Information on the origin (status) and regeneration of plant species improves our understanding of native distributions and the establishment of non-native species. However, current categories used to record status in Britain and Ireland, whilst conceptually informative, rely on a knowledge of persistence that is impossible to assess objectively during a single (one-off) recording visit. We propose five alternative categories that focus on origin (how a species arrived at a site) rather than persistence. The first two categories apply to nationally native taxa: (1) populations that are unequivocally native and (2) those that are likely to have been introduced and/or are spreading for reasons that are obscure.
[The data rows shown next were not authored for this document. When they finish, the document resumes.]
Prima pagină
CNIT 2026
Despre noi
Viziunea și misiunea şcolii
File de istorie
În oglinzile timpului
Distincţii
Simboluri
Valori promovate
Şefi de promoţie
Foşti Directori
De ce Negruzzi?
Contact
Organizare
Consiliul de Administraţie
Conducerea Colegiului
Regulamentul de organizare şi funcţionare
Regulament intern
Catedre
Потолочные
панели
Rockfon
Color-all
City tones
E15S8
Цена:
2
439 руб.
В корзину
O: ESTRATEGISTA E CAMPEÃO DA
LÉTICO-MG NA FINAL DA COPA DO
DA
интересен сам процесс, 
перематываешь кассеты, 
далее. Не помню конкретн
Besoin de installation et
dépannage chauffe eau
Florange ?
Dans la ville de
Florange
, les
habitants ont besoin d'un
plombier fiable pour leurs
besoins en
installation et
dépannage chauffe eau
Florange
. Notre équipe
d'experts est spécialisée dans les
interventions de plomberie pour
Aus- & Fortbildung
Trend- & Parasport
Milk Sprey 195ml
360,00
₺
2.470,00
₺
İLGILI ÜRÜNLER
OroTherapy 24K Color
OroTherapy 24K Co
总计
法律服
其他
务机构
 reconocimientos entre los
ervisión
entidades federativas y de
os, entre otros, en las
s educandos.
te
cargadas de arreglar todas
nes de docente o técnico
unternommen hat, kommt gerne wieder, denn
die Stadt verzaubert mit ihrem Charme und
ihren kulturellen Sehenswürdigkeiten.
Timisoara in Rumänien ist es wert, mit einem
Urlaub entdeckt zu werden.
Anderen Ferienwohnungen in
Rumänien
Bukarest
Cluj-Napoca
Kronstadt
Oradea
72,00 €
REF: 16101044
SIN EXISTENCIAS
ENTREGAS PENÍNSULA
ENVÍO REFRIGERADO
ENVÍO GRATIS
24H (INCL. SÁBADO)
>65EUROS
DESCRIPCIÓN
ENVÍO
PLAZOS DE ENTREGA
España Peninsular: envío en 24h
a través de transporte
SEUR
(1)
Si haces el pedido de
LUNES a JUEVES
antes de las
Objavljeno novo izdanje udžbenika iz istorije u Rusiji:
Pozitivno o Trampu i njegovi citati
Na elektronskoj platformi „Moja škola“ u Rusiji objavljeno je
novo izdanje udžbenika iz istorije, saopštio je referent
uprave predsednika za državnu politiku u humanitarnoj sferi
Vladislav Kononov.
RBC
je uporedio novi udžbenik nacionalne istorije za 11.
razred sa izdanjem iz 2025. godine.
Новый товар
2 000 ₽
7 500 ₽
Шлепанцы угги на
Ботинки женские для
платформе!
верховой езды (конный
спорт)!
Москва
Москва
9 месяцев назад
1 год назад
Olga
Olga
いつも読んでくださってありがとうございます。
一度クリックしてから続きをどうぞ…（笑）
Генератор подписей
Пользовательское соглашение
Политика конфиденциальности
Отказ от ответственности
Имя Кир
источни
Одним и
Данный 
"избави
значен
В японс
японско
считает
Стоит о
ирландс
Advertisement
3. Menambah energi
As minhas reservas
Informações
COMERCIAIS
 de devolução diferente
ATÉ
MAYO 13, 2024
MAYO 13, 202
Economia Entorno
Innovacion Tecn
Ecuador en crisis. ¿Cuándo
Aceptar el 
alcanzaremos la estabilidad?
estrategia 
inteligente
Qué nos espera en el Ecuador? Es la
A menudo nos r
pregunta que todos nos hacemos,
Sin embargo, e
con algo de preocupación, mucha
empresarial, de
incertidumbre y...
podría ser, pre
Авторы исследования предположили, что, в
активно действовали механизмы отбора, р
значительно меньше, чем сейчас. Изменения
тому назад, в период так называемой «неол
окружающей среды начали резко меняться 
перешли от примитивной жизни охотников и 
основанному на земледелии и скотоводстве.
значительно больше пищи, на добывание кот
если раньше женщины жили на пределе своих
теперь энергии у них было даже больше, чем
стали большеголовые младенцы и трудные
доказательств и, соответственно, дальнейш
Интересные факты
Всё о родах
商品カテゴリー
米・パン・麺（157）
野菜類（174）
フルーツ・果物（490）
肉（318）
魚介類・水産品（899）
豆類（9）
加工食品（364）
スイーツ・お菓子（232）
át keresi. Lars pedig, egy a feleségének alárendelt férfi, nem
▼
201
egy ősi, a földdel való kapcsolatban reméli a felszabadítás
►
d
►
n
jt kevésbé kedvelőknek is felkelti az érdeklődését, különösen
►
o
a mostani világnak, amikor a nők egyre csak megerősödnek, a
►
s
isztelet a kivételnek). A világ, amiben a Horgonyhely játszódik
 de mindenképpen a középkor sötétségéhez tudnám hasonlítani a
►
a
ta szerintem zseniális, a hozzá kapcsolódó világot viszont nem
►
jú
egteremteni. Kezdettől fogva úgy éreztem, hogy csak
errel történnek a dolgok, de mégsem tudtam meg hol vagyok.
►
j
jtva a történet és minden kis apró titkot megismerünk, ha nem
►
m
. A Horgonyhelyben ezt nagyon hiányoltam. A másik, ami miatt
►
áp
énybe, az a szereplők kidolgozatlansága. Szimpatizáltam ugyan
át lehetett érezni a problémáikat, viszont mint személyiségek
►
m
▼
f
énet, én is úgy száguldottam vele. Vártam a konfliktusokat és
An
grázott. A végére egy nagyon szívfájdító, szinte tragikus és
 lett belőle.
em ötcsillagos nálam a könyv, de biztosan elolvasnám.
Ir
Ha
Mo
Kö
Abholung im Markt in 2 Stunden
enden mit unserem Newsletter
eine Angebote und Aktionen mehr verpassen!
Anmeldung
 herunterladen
The other three categories cover the occurrences of any taxon, native or non-native, that is known or suspected to have been introduced to a site: (3) introductions with unknown/obscure origins; (4) deliberate introductions; and (5) accidental introductions. For the introduced categories 3-5 we recommend that botanists also record signs of regeneration, i.e. seedlings or widely scattered patches, as a more objective measure whether a species is likely to be self-sustaining in a given locality.